* **BRIEF**
Only the images are to be dropped; the records themselves must be repeated exactly.

* **RECORDS PROVIDED**
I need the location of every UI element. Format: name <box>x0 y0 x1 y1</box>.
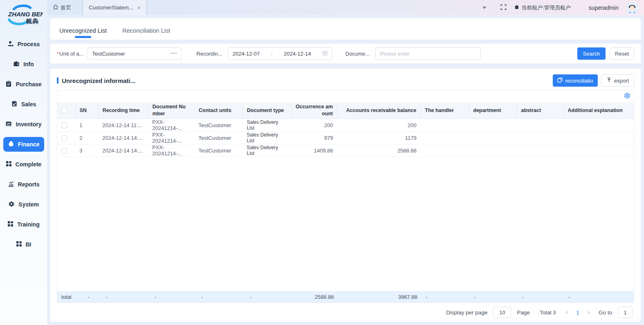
select-all-checkbox[interactable] <box>61 108 67 113</box>
sidebar-item-system[interactable]: System <box>3 197 44 212</box>
avatar[interactable] <box>626 2 638 14</box>
date-range-picker[interactable]: 2024-12-07 - 2024-12-14 <box>228 47 332 60</box>
tenant-label: 当前租户:管理员租户 <box>521 4 571 11</box>
tab-title: CustomerStatem... <box>89 4 133 11</box>
column-settings-icon[interactable] <box>624 92 630 101</box>
close-icon[interactable]: × <box>137 4 140 11</box>
col-handler[interactable]: The handler <box>421 102 469 119</box>
next-page-icon[interactable]: › <box>588 309 590 316</box>
table-row[interactable]: 2 2024-12-14 14:... PXX-20241214-... Tes… <box>57 132 634 144</box>
sidebar-item-complete[interactable]: Complete <box>3 157 44 172</box>
table-row[interactable]: 1 2024-12-14 11:... PXX-20241214-... Tes… <box>57 119 634 132</box>
pagination: Display per page Page Total 3 ‹ 1 › Go t… <box>57 303 634 322</box>
reconciliation-button[interactable]: reconciliatio <box>553 74 598 87</box>
topbar-right: 当前租户:管理员租户 superadmin <box>482 2 638 14</box>
sidebar-item-process[interactable]: Process <box>3 37 44 52</box>
money-bag-icon <box>8 141 14 148</box>
chevron-down-icon[interactable] <box>482 7 486 9</box>
person-icon <box>7 40 14 48</box>
goto-label: Go to <box>599 309 612 316</box>
sidebar: ZHANG BEN 账犇 Process Info Purchase Sales <box>0 0 47 325</box>
sidebar-item-purchase[interactable]: Purchase <box>3 77 44 92</box>
date-start[interactable]: 2024-12-07 <box>232 51 260 57</box>
col-document-number[interactable]: Document Number <box>148 102 194 119</box>
sidebar-item-finance[interactable]: Finance <box>3 137 44 152</box>
sidebar-item-label: System <box>18 201 39 208</box>
col-document-type[interactable]: Document type <box>243 102 291 119</box>
wallet-icon <box>13 61 20 68</box>
ellipsis-icon: ••• <box>171 51 178 56</box>
topbar: 首页 CustomerStatem... × 当前租户:管理员租户 supera… <box>47 0 644 15</box>
sidebar-item-sales[interactable]: Sales <box>3 97 44 112</box>
sidebar-item-inventory[interactable]: Inventory <box>3 117 44 132</box>
current-page[interactable]: 1 <box>574 309 582 316</box>
goto-page-input[interactable] <box>618 307 633 318</box>
total-balance: 3967.88 <box>338 294 421 300</box>
sidebar-item-label: Inventory <box>16 121 41 128</box>
open-page-tab[interactable]: CustomerStatem... × <box>83 0 147 15</box>
col-sn[interactable]: SN <box>75 102 98 119</box>
sidebar-item-training[interactable]: Training <box>3 217 44 232</box>
chart-box-icon <box>5 121 12 128</box>
tenant-indicator[interactable]: 当前租户:管理员租户 <box>514 4 571 11</box>
breadcrumb-home[interactable]: 首页 <box>53 4 71 11</box>
row-checkbox[interactable] <box>61 135 67 141</box>
sidebar-item-label: Finance <box>18 141 40 148</box>
grid-icon <box>6 161 12 168</box>
col-recording-time[interactable]: Recording time <box>98 102 148 119</box>
col-contact-units[interactable]: Contact units <box>194 102 243 119</box>
row-checkbox[interactable] <box>61 148 67 154</box>
note-check-icon <box>11 101 18 108</box>
col-department[interactable]: department <box>469 102 517 119</box>
page-word: Page <box>517 309 530 316</box>
col-abstract[interactable]: abstract <box>517 102 563 119</box>
content: Unrecognized List Reconciliation List *U… <box>47 15 644 325</box>
clipboard-check-icon <box>5 81 12 88</box>
trend-chart-icon <box>8 181 14 188</box>
table-toolbar <box>57 90 634 102</box>
section-actions: reconciliatio export <box>553 74 634 87</box>
grid-icon <box>7 221 14 228</box>
app-window: ZHANG BEN 账犇 Process Info Purchase Sales <box>0 0 644 325</box>
title-accent-bar <box>57 77 59 84</box>
records-table: SN Recording time Document Number Contac… <box>57 102 634 157</box>
prev-page-icon[interactable]: ‹ <box>566 309 568 316</box>
sidebar-item-label: Purchase <box>16 81 41 87</box>
table-header-row: SN Recording time Document Number Contac… <box>57 102 634 119</box>
data-grid: SN Recording time Document Number Contac… <box>57 102 634 303</box>
document-input[interactable]: Please enter <box>375 47 481 60</box>
sidebar-item-reports[interactable]: Reports <box>3 177 44 192</box>
col-additional[interactable]: Additional explanation <box>563 102 634 119</box>
sidebar-item-info[interactable]: Info <box>3 57 44 72</box>
filter-bar: *Unit of a... TestCustomer ••• Recordin.… <box>50 44 641 63</box>
username[interactable]: superadmin <box>589 4 619 11</box>
page-size-input[interactable] <box>493 307 511 318</box>
col-occurrence-amount[interactable]: Occurrence amount <box>291 102 337 119</box>
col-balance[interactable]: Accounts receivable balance <box>337 102 421 119</box>
gear-icon <box>8 201 15 208</box>
table-row[interactable]: 3 2024-12-14 14:... PXX-20241214-... Tes… <box>57 144 634 157</box>
calendar-icon <box>322 50 328 57</box>
tab-unrecognized-list[interactable]: Unrecognized List <box>59 27 107 40</box>
grid-icon <box>16 241 22 248</box>
home-icon <box>53 4 59 11</box>
date-end[interactable]: 2024-12-14 <box>284 51 311 57</box>
unrecognized-info-panel: Unrecognized informati... reconciliatio … <box>50 69 641 322</box>
sidebar-item-label: Sales <box>21 101 36 108</box>
export-button[interactable]: export <box>601 74 634 87</box>
sidebar-item-label: Reports <box>18 181 40 188</box>
sidebar-item-bi[interactable]: BI <box>3 237 44 252</box>
sidebar-item-label: Process <box>18 41 40 47</box>
search-button[interactable]: Search <box>577 47 606 60</box>
svg-text:账犇: 账犇 <box>26 18 39 25</box>
tab-reconciliation-list[interactable]: Reconciliation List <box>122 27 170 40</box>
row-checkbox[interactable] <box>61 123 67 128</box>
reset-button[interactable]: Reset <box>610 47 634 60</box>
unit-select[interactable]: TestCustomer ••• <box>88 47 182 60</box>
svg-text:ZHANG BEN: ZHANG BEN <box>8 11 43 18</box>
sidebar-item-label: Complete <box>16 161 42 168</box>
copy-icon <box>557 77 563 84</box>
total-occurrence-amount: 2588.88 <box>290 294 338 300</box>
total-label: total <box>57 294 83 300</box>
fullscreen-icon[interactable] <box>500 4 507 11</box>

* **EXPECTED ANSWER**
I need the location of every UI element. Format: name <box>x0 y0 x1 y1</box>.
select-all-checkbox[interactable] <box>61 108 67 113</box>
sidebar-item-system[interactable]: System <box>3 197 44 212</box>
avatar[interactable] <box>626 2 638 14</box>
date-range-picker[interactable]: 2024-12-07 - 2024-12-14 <box>228 47 332 60</box>
tenant-label: 当前租户:管理员租户 <box>521 4 571 11</box>
tab-title: CustomerStatem... <box>89 4 133 11</box>
column-settings-icon[interactable] <box>624 92 630 101</box>
close-icon[interactable]: × <box>137 4 140 11</box>
col-handler[interactable]: The handler <box>421 102 469 119</box>
next-page-icon[interactable]: › <box>588 309 590 316</box>
table-row[interactable]: 2 2024-12-14 14:... PXX-20241214-... Tes… <box>57 132 634 144</box>
sidebar-item-complete[interactable]: Complete <box>3 157 44 172</box>
table-row[interactable]: 1 2024-12-14 11:... PXX-20241214-... Tes… <box>57 119 634 132</box>
pagination: Display per page Page Total 3 ‹ 1 › Go t… <box>57 303 634 322</box>
reconciliation-button[interactable]: reconciliatio <box>553 74 598 87</box>
topbar-right: 当前租户:管理员租户 superadmin <box>482 2 638 14</box>
sidebar-item-process[interactable]: Process <box>3 37 44 52</box>
money-bag-icon <box>8 141 14 148</box>
chevron-down-icon[interactable] <box>482 7 486 9</box>
person-icon <box>7 40 14 48</box>
goto-label: Go to <box>599 309 612 316</box>
sidebar: ZHANG BEN 账犇 Process Info Purchase Sales <box>0 0 47 325</box>
sidebar-item-purchase[interactable]: Purchase <box>3 77 44 92</box>
date-start[interactable]: 2024-12-07 <box>232 51 260 57</box>
col-document-number[interactable]: Document Number <box>148 102 194 119</box>
sidebar-item-finance[interactable]: Finance <box>3 137 44 152</box>
sidebar-item-label: System <box>18 201 39 208</box>
col-document-type[interactable]: Document type <box>243 102 291 119</box>
wallet-icon <box>13 61 20 68</box>
ellipsis-icon: ••• <box>171 51 178 56</box>
topbar: 首页 CustomerStatem... × 当前租户:管理员租户 supera… <box>47 0 644 15</box>
sidebar-item-sales[interactable]: Sales <box>3 97 44 112</box>
sidebar-item-inventory[interactable]: Inventory <box>3 117 44 132</box>
current-page[interactable]: 1 <box>574 309 582 316</box>
goto-page-input[interactable] <box>618 307 633 318</box>
total-balance: 3967.88 <box>338 294 421 300</box>
sidebar-item-label: Inventory <box>16 121 41 128</box>
open-page-tab[interactable]: CustomerStatem... × <box>83 0 147 15</box>
col-sn[interactable]: SN <box>75 102 98 119</box>
sidebar-item-training[interactable]: Training <box>3 217 44 232</box>
chart-box-icon <box>5 121 12 128</box>
tenant-indicator[interactable]: 当前租户:管理员租户 <box>514 4 571 11</box>
breadcrumb-home[interactable]: 首页 <box>53 4 71 11</box>
row-checkbox[interactable] <box>61 135 67 141</box>
sidebar-item-label: Finance <box>18 141 40 148</box>
grid-icon <box>6 161 12 168</box>
col-recording-time[interactable]: Recording time <box>98 102 148 119</box>
col-contact-units[interactable]: Contact units <box>194 102 243 119</box>
row-checkbox[interactable] <box>61 148 67 154</box>
note-check-icon <box>11 101 18 108</box>
col-department[interactable]: department <box>469 102 517 119</box>
page-word: Page <box>517 309 530 316</box>
col-abstract[interactable]: abstract <box>517 102 563 119</box>
content: Unrecognized List Reconciliation List *U… <box>47 15 644 325</box>
clipboard-check-icon <box>5 81 12 88</box>
trend-chart-icon <box>8 181 14 188</box>
table-toolbar <box>57 90 634 102</box>
section-actions: reconciliatio export <box>553 74 634 87</box>
grid-icon <box>7 221 14 228</box>
app-window: ZHANG BEN 账犇 Process Info Purchase Sales <box>0 0 644 325</box>
title-accent-bar <box>57 77 59 84</box>
records-table: SN Recording time Document Number Contac… <box>57 102 634 157</box>
prev-page-icon[interactable]: ‹ <box>566 309 568 316</box>
sidebar-item-label: Purchase <box>16 81 41 87</box>
table-header-row: SN Recording time Document Number Contac… <box>57 102 634 119</box>
data-grid: SN Recording time Document Number Contac… <box>57 102 634 303</box>
document-input[interactable]: Please enter <box>375 47 481 60</box>
sidebar-item-reports[interactable]: Reports <box>3 177 44 192</box>
col-additional[interactable]: Additional explanation <box>563 102 634 119</box>
sidebar-item-info[interactable]: Info <box>3 57 44 72</box>
filter-bar: *Unit of a... TestCustomer ••• Recordin.… <box>50 44 641 63</box>
username[interactable]: superadmin <box>589 4 619 11</box>
page-size-input[interactable] <box>493 307 511 318</box>
col-occurrence-amount[interactable]: Occurrence amount <box>291 102 337 119</box>
col-balance[interactable]: Accounts receivable balance <box>337 102 421 119</box>
gear-icon <box>8 201 15 208</box>
table-row[interactable]: 3 2024-12-14 14:... PXX-20241214-... Tes… <box>57 144 634 157</box>
calendar-icon <box>322 50 328 57</box>
tab-unrecognized-list[interactable]: Unrecognized List <box>59 27 107 40</box>
grid-icon <box>16 241 22 248</box>
home-icon <box>53 4 59 11</box>
date-end[interactable]: 2024-12-14 <box>284 51 311 57</box>
unrecognized-info-panel: Unrecognized informati... reconciliatio … <box>50 69 641 322</box>
sidebar-item-label: Sales <box>21 101 36 108</box>
export-button[interactable]: export <box>601 74 634 87</box>
sidebar-item-label: Reports <box>18 181 40 188</box>
sidebar-item-bi[interactable]: BI <box>3 237 44 252</box>
sidebar-item-label: Process <box>18 41 40 47</box>
search-button[interactable]: Search <box>577 47 606 60</box>
svg-text:账犇: 账犇 <box>26 18 39 25</box>
tab-reconciliation-list[interactable]: Reconciliation List <box>122 27 170 40</box>
row-checkbox[interactable] <box>61 123 67 128</box>
reset-button[interactable]: Reset <box>610 47 634 60</box>
unit-select[interactable]: TestCustomer ••• <box>88 47 182 60</box>
svg-text:ZHANG BEN: ZHANG BEN <box>8 11 43 18</box>
sidebar-item-label: Complete <box>16 161 42 168</box>
copy-icon <box>557 77 563 84</box>
total-occurrence-amount: 2588.88 <box>290 294 338 300</box>
total-label: total <box>57 294 83 300</box>
fullscreen-icon[interactable] <box>500 4 507 11</box>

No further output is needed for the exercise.